Page images and extracted text:

·····

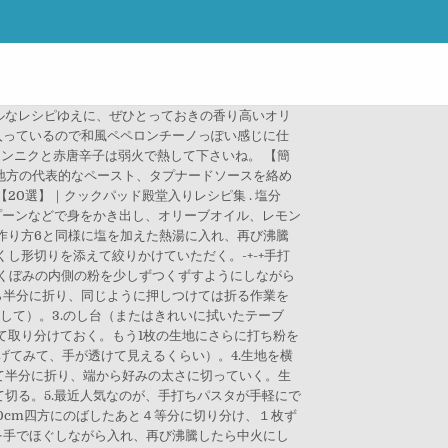
ルなレシピゆえに、ぜひとっておきの香り高いオリ
入っているので和風ペペロンチーノっぽい感じに仕
 ニンニクと赤唐辛子は弱火で熱して下さいね。 【簡
ス地方の代表的なペースト、タプナードソースを絡め
0選】｜クックパッド殿堂入りレシピ集 . 塩分
スプーンなどで身をかき出し、オリーブオイル、レモン
。作り方6と同様に塩を加えた熱湯に入れ、再び沸騰
し形切りを添えて絞りかけていただく。-+-+手打
でくぼみの内側の粉を少しずつくずすようにしながら
ら半分に折り、同じように押しつけては折る作業を
して）。3.のし台（またはきれいに拭いたテーブ
て取り分けておく。もう1枚の生地にさらに打ち粉を
げてみて、手が透けて見えるくらい）。4.生地を横
て半分に折り、端から好みの太さに切っていく。生
切る。5.最近人気なのが、手打ちパスタが手軽にで
0cm四方にのばしたあと４等分に切り分け、１枚ず
を手でほぐしながら入れ、再び沸騰したら中火にし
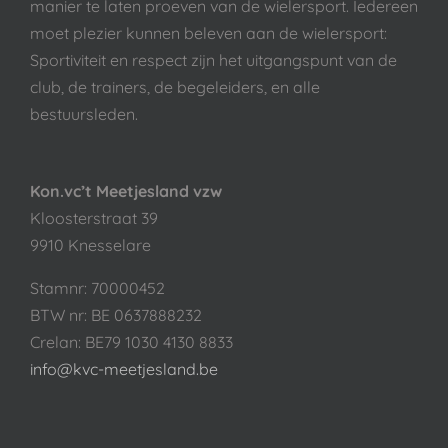
manier te laten proeven van de wielersport. Iedereen
moet plezier kunnen beleven aan de wielersport:
Sportiviteit en respect zijn het uitgangspunt van de
club, de trainers, de begeleiders, en alle
bestuursleden.
Kon.vc’t Meetjesland vzw
Kloosterstraat 39
9910 Knesselare
Stamnr: 70000452
BTW nr: BE 0637888232
Crelan: BE79 1030 4130 8833
info@kvc-meetjesland.be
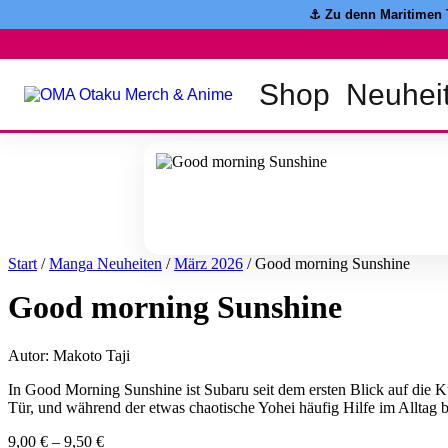
Zum
⚓️ Zu denn Maritimen
Inhalt
springen
Shop
Neuhei
Start
/
Manga Neuheiten
/
März 2026
/ Good morning Sunshine
Good morning Sunshine
Autor: Makoto Taji
In Good Morning Sunshine ist Subaru seit dem ersten Blick auf die 
Tür, und während der etwas chaotische Yohei häufig Hilfe im Alltag br
9,00
€
–
9,50
€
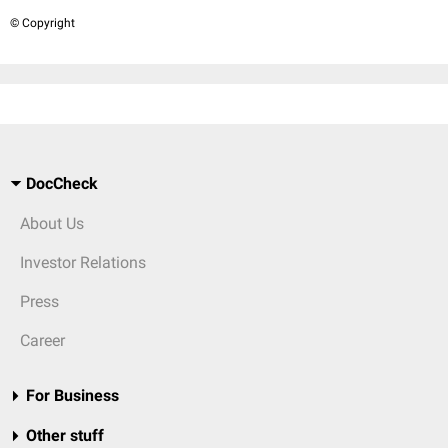
© Copyright
DocCheck
About Us
Investor Relations
Press
Career
For Business
Other stuff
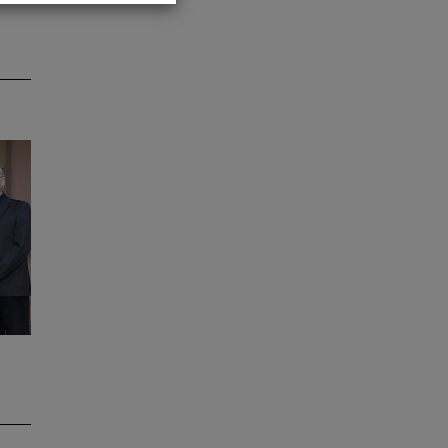
n
d
h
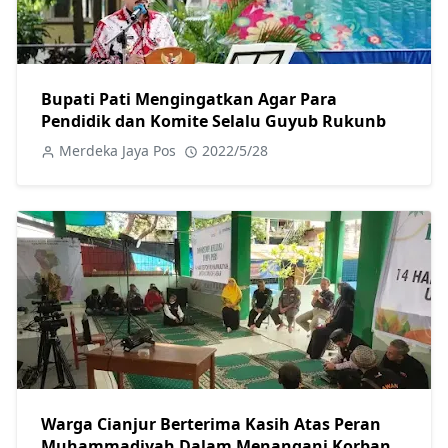
Bupati Pati Mengingatkan Agar Para
Pendidik dan Komite Selalu Guyub Rukunb
Merdeka Jaya Pos
2022/5/28
Warga Cianjur Berterima Kasih Atas Peran
Muhammadiyah Dalam Menangani Korban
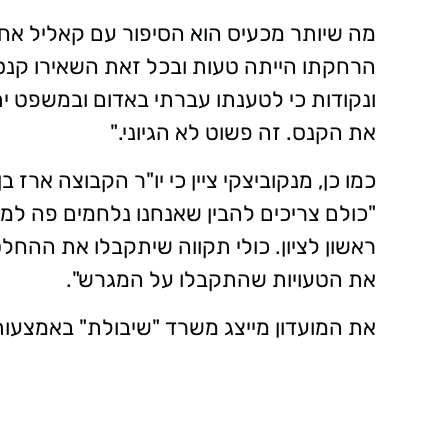
מה שיותר מכעיס הוא הסיפור עם קאליל אחמד
ונקודות כי לטענתו עברתי באדום ובמשפט ית
את הקנס. זה פשוט לא הגיוני."
כמו כן, מנקוביצקי ציין כי יו"ר הקבוצה ארז 
"כולם צריכים להבין שאנחנו נלחמים פה למ
ראשון לציון. כולי תקווה שיתקבלו את ההחל
את הטעויות שהתקבלו על המגרש".
את המועדון מייצג משרד "שיבולת" באמצעות 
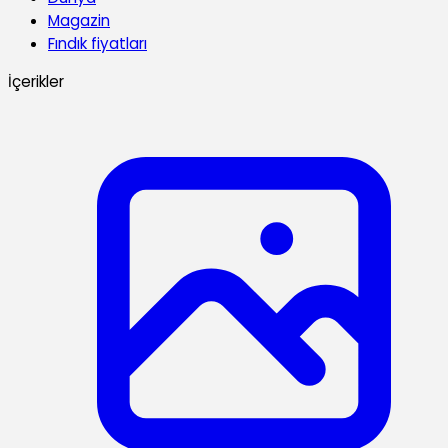
Magazin
Fındık fiyatları
İçerikler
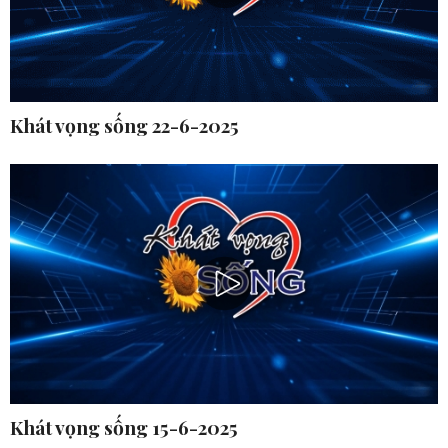
Khát vọng sống 22-6-2025
Khát vọng sống 15-6-2025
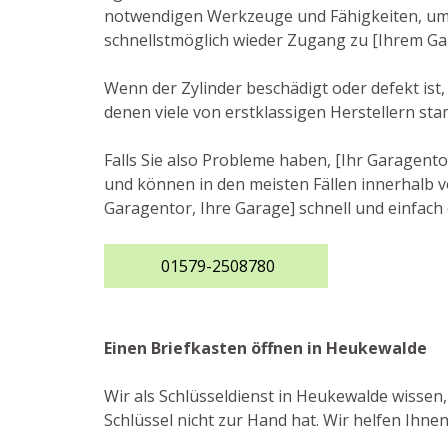
notwendigen Werkzeuge und Fähigkeiten, um da
schnellstmöglich wieder Zugang zu [Ihrem Ga
Wenn der Zylinder beschädigt oder defekt ist
denen viele von erstklassigen Herstellern st
Falls Sie also Probleme haben, [Ihr Garagento
und können in den meisten Fällen innerhalb vo
Garagentor, Ihre Garage] schnell und einfach 
01579-2508780
Einen Briefkasten öffnen in Heukewalde
Wir als Schlüsseldienst in Heukewalde wissen
Schlüssel nicht zur Hand hat. Wir helfen Ihne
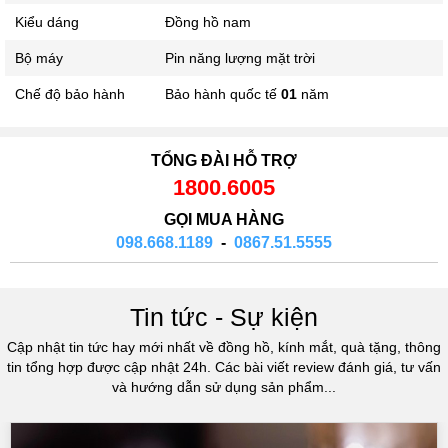
Kiểu dáng
Đồng hồ nam
Bộ máy
Pin năng lượng mặt trời
Chế độ bảo hành
Bảo hành quốc tế
01
năm
TỔNG ĐÀI HỖ TRỢ
1800.6005
GỌI MUA HÀNG
098.668.1189
-
0867.51.5555
Tin tức - Sự kiện
Cập nhật tin tức hay mới nhất về đồng hồ, kính mắt, quà tặng, thông
tin tổng hợp được cập nhật 24h. Các bài viết review đánh giá, tư vấn
và hướng dẫn sử dụng sản phẩm...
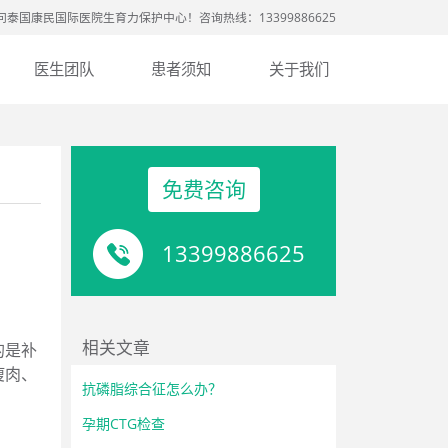
问泰国康民国际医院生育力保护中心！咨询热线：13399886625
医生团队
患者须知
关于我们
免费咨询
13399886625
相关文章
的是补
瘦肉、
抗磷脂综合征怎么办？
孕期CTG检查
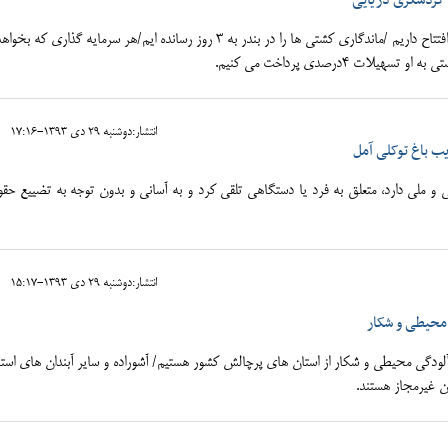
 گردشگری دریایی
13 پروژه در حال افتتاح داریم /ماندگاری کشتی ها را در بندر به 3 روز رسانده ایم/هر سرمایه گذاری که بخوا
انتشار:دوشنبه 29 دی 1393-17:16
یب باغ توکلی آمل
 و ملی دارد، متعلق به فرد یا دستگاهی تلقی کرد و به آسانی و بدون توجه به تضییع ح
انتشار:دوشنبه 29 دی 1393-15:17
 محیطی و شکار
آلودگی محیطی و شکار از استان های پرچالش کشور هستیم/ آشوراده و سایر آبندان های استا
ن غیرمجاز هستند.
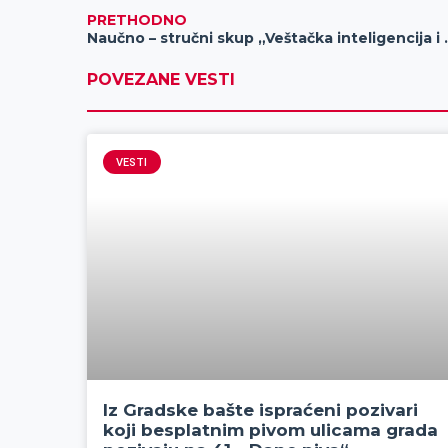
PRETHODNO
Naučno – stručni sk
POVEZANE VESTI
VESTI
Iz Gradske bašte ispraćeni pozivari
koji besplatnim pivom ulicama grada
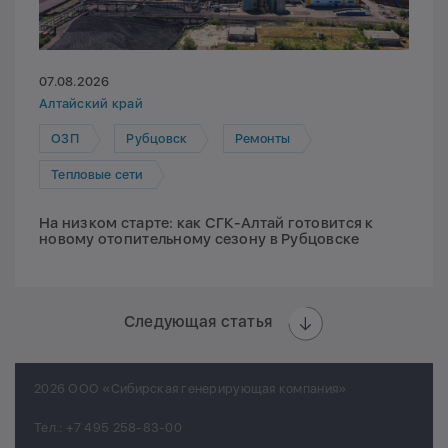
07.08.2026
Алтайский край
ОЗП
Рубцовск
Ремонты
Тепловые сети
На низком старте: как СГК-Алтай готовится к
новому отопительному сезону в Рубцовске
Следующая статья
2026 ООО «Сибирская генерирующая компания»
Тел.:
+7 495 258-83-00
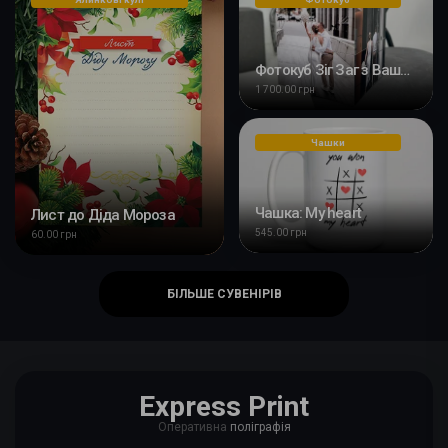
Фотокуб Зіг Заг з Вашим фото
1 700.00 грн
Чашки
Чашка: My heart
Лист до Діда Мороза
545.00 грн
60.00 грн
БІЛЬШЕ СУВЕНІРІВ
Express Print
Оперативна
поліграфія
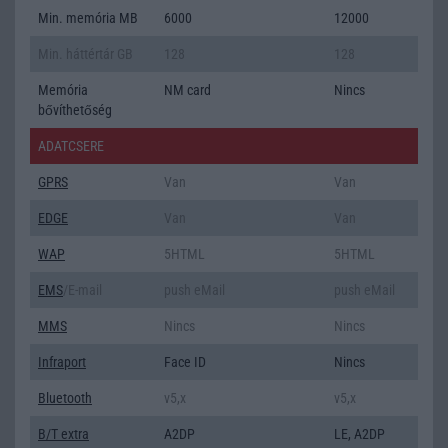
Min. memória MB
6000
12000
Min. háttértár GB
128
128
Memória
NM card
Nincs
bővíthetőség
ADATCSERE
GPRS
Van
Van
EDGE
Van
Van
WAP
5HTML
5HTML
EMS
/E-mail
push eMail
push eMail
MMS
Nincs
Nincs
Infraport
Face ID
Nincs
Bluetooth
v5,x
v5,x
B/T extra
A2DP
LE, A2DP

·····

* [Task]
Copy down every line of the entries containing the word "Good".

* [Reply]
/ Good morning Sunshine
Good morning Sunshine
In Good Morning Sunshine ist Subaru seit dem ersten Blick auf die 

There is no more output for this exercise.